Ed Bailen wrote in message . ..
My wife recently had a defibrillator implanted. The folks that
manufactured it kindly sent her an email discussing the varoius bands
and field strengths it had been tested against E field and H field).
She is concerned about exposure to RF both from our mobile VHF and HF
operations, and from the un-shielded multi-gigahertz processors in her
lab. We would like to come up with an absolute (not relative) field
strength meter that we can use to evaluate field strengths (mainly E
field) at various frequencies. I could not find anything on Google.

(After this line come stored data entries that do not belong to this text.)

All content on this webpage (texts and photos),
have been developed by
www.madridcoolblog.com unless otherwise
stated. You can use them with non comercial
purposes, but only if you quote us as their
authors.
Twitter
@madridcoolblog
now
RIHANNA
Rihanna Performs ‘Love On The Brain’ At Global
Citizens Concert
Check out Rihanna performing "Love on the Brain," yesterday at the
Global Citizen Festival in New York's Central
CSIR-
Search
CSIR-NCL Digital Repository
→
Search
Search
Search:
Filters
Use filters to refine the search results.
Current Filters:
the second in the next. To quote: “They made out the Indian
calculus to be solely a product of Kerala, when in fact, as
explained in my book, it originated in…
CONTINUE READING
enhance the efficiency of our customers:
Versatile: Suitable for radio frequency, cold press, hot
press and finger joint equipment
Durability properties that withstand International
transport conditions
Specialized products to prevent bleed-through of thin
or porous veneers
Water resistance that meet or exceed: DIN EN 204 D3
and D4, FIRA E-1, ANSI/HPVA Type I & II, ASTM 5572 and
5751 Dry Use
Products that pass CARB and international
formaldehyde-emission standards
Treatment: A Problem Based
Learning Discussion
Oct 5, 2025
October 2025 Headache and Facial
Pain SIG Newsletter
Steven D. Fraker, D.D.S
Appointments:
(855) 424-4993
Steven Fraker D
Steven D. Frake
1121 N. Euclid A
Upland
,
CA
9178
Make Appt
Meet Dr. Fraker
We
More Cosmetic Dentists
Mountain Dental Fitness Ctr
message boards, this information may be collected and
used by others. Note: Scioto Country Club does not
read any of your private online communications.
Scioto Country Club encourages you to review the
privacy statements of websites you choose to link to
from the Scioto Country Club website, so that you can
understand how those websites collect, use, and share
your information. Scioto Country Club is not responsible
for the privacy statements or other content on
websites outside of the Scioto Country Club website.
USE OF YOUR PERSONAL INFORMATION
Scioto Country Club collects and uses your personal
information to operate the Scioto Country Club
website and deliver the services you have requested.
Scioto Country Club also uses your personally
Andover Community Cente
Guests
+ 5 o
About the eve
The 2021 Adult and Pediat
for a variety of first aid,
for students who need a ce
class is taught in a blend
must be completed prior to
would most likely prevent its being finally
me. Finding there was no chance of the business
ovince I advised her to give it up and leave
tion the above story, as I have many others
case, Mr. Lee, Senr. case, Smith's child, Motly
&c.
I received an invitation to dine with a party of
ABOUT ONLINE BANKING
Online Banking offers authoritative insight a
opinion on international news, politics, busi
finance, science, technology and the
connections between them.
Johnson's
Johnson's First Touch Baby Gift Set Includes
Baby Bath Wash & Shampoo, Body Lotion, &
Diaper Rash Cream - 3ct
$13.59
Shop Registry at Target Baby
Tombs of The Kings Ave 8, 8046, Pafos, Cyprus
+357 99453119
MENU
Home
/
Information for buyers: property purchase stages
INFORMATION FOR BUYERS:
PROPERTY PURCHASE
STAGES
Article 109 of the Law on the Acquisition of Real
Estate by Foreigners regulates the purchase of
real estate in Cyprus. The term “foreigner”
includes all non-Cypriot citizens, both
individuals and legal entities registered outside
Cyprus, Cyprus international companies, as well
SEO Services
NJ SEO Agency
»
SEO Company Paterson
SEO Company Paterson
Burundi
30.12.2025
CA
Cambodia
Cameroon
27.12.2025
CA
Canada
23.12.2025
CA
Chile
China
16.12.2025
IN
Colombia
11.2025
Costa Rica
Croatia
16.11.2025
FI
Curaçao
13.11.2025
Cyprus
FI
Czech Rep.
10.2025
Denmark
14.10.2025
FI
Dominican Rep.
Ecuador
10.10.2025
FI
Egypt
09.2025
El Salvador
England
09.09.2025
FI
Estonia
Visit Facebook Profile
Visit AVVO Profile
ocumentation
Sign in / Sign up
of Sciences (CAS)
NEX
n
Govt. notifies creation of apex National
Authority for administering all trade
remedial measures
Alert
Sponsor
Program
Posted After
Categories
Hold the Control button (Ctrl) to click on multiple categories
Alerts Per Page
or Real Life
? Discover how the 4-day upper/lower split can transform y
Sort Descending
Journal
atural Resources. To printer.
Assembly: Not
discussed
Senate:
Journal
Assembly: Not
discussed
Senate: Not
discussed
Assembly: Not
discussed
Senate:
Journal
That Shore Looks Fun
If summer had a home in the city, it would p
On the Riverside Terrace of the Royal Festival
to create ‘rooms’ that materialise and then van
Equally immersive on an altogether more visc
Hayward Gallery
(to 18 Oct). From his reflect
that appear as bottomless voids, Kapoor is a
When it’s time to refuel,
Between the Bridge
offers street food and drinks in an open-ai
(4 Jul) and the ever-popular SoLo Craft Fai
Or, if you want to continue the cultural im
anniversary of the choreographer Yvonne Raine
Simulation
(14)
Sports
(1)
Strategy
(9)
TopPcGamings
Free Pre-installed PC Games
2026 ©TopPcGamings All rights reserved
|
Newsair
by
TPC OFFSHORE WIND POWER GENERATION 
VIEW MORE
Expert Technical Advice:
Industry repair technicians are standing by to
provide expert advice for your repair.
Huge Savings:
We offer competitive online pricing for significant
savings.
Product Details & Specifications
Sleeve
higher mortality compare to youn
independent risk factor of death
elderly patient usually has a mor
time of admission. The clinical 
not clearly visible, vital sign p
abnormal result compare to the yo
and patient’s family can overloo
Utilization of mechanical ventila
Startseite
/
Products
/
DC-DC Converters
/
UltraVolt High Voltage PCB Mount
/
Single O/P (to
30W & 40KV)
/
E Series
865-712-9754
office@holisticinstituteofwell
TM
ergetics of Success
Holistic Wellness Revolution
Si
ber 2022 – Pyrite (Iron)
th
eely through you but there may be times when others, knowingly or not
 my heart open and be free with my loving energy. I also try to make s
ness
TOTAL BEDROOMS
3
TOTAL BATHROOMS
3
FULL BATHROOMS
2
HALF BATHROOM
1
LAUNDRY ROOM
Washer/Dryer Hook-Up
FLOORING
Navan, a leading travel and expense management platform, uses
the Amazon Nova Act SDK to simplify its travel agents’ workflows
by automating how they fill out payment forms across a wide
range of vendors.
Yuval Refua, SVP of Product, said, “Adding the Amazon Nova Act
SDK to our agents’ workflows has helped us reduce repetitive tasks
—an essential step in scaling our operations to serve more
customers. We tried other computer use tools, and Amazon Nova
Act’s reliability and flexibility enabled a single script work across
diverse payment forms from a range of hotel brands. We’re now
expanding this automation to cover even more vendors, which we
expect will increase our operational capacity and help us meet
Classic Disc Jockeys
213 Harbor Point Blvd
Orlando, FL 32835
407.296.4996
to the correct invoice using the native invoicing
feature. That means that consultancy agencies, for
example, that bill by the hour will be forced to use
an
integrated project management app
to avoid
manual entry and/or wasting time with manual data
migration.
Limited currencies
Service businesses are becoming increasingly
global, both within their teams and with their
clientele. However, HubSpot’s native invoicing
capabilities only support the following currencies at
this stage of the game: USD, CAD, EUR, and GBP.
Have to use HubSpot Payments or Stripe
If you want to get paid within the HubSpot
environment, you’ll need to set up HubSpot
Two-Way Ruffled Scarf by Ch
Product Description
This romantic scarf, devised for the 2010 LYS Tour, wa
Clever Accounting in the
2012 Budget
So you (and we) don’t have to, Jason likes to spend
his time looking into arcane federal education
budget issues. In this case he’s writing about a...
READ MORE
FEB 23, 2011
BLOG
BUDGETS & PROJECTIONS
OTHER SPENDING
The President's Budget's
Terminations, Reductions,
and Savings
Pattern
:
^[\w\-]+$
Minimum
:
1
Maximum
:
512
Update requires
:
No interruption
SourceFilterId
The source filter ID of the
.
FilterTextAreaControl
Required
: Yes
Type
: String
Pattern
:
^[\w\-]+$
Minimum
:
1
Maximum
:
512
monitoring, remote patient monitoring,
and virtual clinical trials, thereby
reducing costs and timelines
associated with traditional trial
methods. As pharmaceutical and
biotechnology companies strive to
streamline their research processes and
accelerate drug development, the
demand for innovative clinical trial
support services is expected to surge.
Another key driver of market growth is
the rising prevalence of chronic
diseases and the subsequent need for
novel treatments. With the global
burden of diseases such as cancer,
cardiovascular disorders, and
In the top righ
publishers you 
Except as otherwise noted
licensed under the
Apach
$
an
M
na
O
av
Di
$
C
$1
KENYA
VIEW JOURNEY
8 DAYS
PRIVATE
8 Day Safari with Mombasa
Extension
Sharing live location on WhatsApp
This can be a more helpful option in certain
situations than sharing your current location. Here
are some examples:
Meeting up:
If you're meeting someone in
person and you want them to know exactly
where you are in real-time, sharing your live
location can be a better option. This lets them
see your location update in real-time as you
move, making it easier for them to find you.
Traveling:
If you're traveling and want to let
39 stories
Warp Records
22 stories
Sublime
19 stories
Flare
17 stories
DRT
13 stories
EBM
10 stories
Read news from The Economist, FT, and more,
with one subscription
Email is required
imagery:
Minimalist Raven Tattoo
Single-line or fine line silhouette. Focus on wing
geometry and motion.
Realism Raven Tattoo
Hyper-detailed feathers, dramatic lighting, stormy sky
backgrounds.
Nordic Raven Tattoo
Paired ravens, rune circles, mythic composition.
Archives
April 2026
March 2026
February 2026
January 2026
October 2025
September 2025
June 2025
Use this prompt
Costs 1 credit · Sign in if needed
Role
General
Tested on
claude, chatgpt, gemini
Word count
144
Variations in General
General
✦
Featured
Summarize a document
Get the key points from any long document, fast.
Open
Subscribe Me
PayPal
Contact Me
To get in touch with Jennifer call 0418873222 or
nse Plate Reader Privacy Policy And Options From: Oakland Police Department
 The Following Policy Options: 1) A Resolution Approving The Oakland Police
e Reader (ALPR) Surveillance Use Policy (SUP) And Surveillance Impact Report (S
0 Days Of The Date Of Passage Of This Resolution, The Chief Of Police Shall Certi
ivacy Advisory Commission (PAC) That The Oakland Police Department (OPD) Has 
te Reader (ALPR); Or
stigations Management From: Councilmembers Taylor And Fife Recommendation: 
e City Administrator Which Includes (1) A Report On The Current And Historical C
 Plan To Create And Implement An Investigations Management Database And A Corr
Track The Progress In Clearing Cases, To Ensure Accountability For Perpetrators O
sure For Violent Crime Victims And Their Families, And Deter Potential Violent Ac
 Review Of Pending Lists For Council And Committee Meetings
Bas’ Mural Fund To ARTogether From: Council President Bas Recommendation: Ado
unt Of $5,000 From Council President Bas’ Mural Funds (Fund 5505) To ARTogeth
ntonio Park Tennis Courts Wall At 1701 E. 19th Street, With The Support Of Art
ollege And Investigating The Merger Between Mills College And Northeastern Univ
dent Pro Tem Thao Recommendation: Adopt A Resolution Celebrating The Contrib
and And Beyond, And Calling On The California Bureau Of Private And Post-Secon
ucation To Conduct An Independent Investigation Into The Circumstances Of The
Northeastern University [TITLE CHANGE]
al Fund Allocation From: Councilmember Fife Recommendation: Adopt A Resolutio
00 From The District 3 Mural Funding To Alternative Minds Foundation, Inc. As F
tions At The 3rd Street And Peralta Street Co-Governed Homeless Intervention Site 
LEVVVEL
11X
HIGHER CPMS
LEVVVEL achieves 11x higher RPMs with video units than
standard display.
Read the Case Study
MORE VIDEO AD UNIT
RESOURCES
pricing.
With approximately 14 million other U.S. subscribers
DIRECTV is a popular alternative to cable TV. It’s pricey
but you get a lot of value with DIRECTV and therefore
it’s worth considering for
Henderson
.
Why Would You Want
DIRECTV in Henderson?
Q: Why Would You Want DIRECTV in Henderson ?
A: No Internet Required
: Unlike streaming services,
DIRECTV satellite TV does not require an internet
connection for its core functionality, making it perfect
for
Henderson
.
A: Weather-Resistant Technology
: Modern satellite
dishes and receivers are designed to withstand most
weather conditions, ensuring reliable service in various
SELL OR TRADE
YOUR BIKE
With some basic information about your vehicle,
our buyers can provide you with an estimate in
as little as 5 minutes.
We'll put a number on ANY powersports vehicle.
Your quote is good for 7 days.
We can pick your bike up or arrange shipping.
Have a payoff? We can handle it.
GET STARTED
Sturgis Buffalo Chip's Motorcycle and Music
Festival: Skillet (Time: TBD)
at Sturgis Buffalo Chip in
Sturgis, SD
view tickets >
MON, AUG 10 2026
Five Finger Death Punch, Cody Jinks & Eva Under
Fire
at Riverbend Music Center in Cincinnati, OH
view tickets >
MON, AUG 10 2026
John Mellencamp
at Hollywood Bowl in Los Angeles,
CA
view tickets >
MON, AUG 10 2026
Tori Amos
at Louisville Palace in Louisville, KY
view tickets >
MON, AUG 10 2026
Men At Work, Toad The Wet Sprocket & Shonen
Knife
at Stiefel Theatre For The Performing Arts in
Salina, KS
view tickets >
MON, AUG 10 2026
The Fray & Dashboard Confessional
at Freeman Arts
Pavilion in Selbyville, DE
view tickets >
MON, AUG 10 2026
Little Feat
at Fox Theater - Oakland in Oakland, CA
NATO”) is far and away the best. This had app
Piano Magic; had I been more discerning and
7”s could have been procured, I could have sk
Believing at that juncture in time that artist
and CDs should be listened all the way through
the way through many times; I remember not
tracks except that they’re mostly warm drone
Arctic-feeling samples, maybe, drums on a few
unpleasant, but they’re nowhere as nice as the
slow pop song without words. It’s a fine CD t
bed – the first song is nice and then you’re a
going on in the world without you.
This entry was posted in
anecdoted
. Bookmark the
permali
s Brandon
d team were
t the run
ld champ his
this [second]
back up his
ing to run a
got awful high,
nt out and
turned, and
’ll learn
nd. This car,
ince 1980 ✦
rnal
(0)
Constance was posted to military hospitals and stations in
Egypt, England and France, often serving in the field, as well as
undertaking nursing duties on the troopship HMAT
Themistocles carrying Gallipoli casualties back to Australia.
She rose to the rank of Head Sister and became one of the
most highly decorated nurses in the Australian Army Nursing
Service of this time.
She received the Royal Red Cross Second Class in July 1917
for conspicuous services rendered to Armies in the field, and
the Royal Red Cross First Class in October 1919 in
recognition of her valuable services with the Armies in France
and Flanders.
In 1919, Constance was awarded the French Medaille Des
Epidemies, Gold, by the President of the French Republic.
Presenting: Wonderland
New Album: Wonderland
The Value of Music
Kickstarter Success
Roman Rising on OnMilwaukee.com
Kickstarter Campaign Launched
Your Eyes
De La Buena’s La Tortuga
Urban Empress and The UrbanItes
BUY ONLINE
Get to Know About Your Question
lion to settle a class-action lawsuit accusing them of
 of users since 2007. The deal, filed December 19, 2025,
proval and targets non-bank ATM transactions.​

I can cobble something together wirh an antenna, a tuned front end, a
detector, and a peak sampler, but how to calibrate it?

Any suggestions?

TNX Ed Bailen - N5KZW

Hi Ed,
I dont think you can, not without accesss to the proper gear in a RF
shielded room (anechoic chamber?). But, and this is an educated guess,
the defibrillator would be constructed to withstand fairy massive RF
fields - ie, if you lived at the base of a 100Kw TV/ tranmitter. The
only practical thing I can suggest is, as most of these devices can be
monitered via an external pod to check operation, get your heart
specialist to have his monitoring gear on it while you fire up HF/VHF
whatever gear - you might have to do a bit of smooth talking, but what
other option is there......

I have a friend who is in a similar position, he was a TV service tech
and was told not to work on the back of TV' s because of the radiation
from the line output stage - sounds a bit like bull****, but then no
manufacturer is EVER going to say its safe to do this as it would
expose them to litigation if it didnt - sort of like dont ask the
government for pernmission to do anything as they will always cover
their backs and say no.

73 de VK3BFA Andrew.

PS - hope your wife is ok, at least she knows if anything happens it
will kick in and do a "cold restart"

I don't know the threshold specs involved, but you can crudely estimate
field strength if you know transmitter power. The "impedance" of free space
/ air is 377 ohms. Thus the ratio of RF field voltage and current will be
fixed and related to the power density - unless the field is distorted.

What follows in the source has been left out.